Having done PEF-deviation testing recently on managers and bullpens, I added slugging to the lineup.
This time I used an empirical null technique involving “permutation”:
(1) Start by predicting the WP of teams based on a model that uses PEF and slugging.
(2) Collect the “residuals”—the differences between predicted and actual winning percentage points. Obviously, the lower the residual, the better the fit.
(3) Then permute—or randomly shuffle—the residuals across the teams. Do it by season: that way, the “run environment” and related shifting conditions unrelated to slugging’s impact on winning percentage are held constant across the teams whose winning-percentage residuals are being randomly re-assigned.

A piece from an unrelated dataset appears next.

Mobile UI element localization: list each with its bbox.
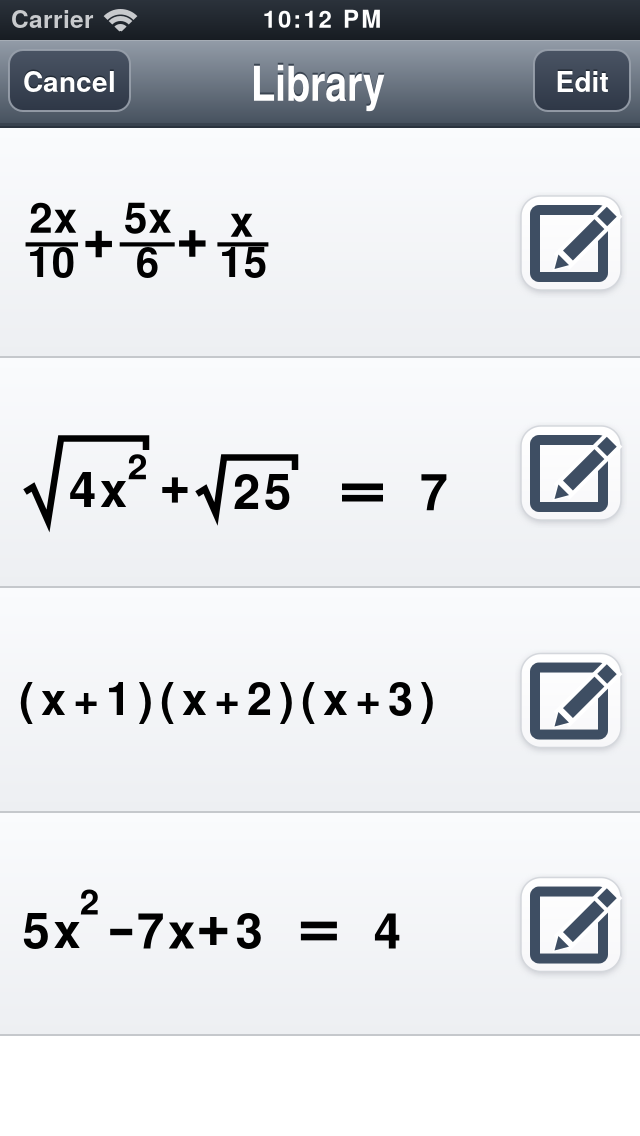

After (3), one has an “empirical null”: a collection of teams whose deviations from their PEF-residuals have been randomly assigned in a manner that—deliberately—bears zero relationship to their slugging percentages.
Then we just compare the rate at which teams exceeded their PEF-expected WPs in the “real world” or observed sample (where teams’ WP residuals and slugging percentages are intact) to the rate at which teams did so in the empirical null, where we know that slugging had no impact.
The result?

Slugging, as one would have surmised using common sense, has no meaningful impact.

Across the 20,000 simulations, the Bayesian posterior of a non-chance “extreme” (|z| ≥ 1.96) deviation from the PEF-predicting WP is about 3%. It can also be shown that the entire difference in residuals between the observed and null far short of the inherent noise associated with PEF attributable to the random, team-specific fluctuations in any level of run-scoring variation.
There’s just no there there.
So that’s three strikes—manager skill, bullpen/closer quality, and team slugging—against the practice of PEF as a benchmark for measuring the impact of one or another element of team composition.
None of this means that these features of an MLB team make no difference to team records. They all do!
It means that deviation from PEF-predicted winning percentage just isn’t a valid way to show that.